We Are Here!: Delving into the limbo of asylum seeking
by Vitor Pinto
- Alexandra Jansse’s documentary exposes the struggle of political refugees as they mobilise as part of the “We Are Here” movement
The Lampedusa tragedy in late April seems to have irrevocably put the issue of migrants on Europe’s political agenda, but the truth is that the presence of refugees on the continent is not exactly a new topic. Since 2012, the Netherlands has witnessed the emergence of the “We Are Here” movement – and Dutch director Alexandra Jansse was there to follow it as it unfolded: a nerve-wracking rollercoaster ride teetering between hope and fear.
Shot over two years, We Are Here! follows a group of asylum seekers as they jump from one squat to another, without any money, legal status or documents. “Dutch asylum policy is inhumane for undocumented refugees,” Jansse told Cineuropa. “Since 2010, asylum seekers whose applications have been denied but who have not left the country are no longer entitled to shelter or food.”
In a documentary combining an observational style with several talking heads, Jansse has effectively succeeded in capturing the limbo in which refugees become trapped – a limbo that volunteers from NGOs try to make more bearable by supporting them on several levels, including a legal one.
Gaining the trust of some of these asylum seekers was not an easy task: “They were concerned about inaccurate and sensational coverage of their story. They feared penalties for family members left in their war-torn home countries, and they didn’t want to be stigmatised as illegal in Holland,” stated Jansse. “However, life pushed them to be activists. I ended up gaining the trust of most people and truly got close to them over time.”

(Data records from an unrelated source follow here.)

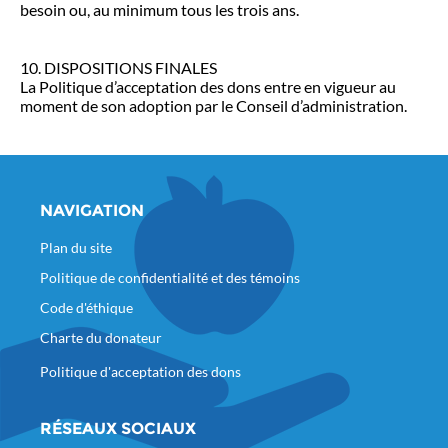
besoin ou, au minimum tous les trois ans.
10. DISPOSITIONS FINALES
La Politique d’acceptation des dons entre en vigueur au
moment de son adoption par le Conseil d’administration.
NAVIGATION
Plan du site
Politique de confidentialité et des témoins
Code d'éthique
Charte du donateur
Politique d'acceptation des dons
RÉSEAUX SOCIAUX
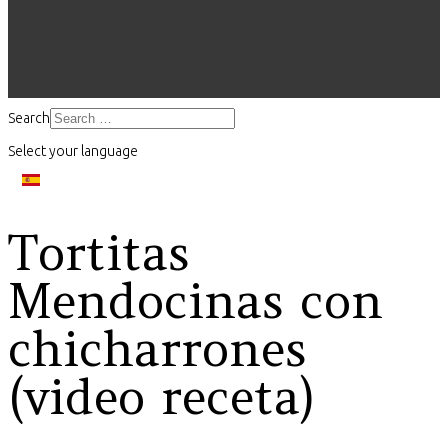
Search
Select your language
Tortitas
Mendocinas con
chicharrones
(video receta)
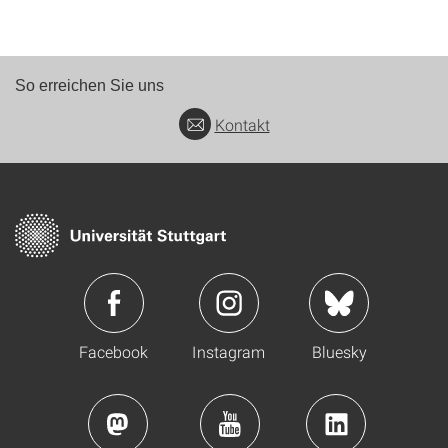
So erreichen Sie uns
Kontakt
Facebook
Instagram
Bluesky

We Are Here! was produced by Xela Films on a budget of €30,000, and it is now ready to get on board the festival circuit. “When you spot a worthy story, and you have the drive and determination, you can make it work with minimal equipment. Hopefully we have made a film about a local story which has the potential to reach international audiences,” says Jansse. She concludes: “In my eyes, the dignity of man is inviolable, and the Dutch government should shape up its act and set a better example.”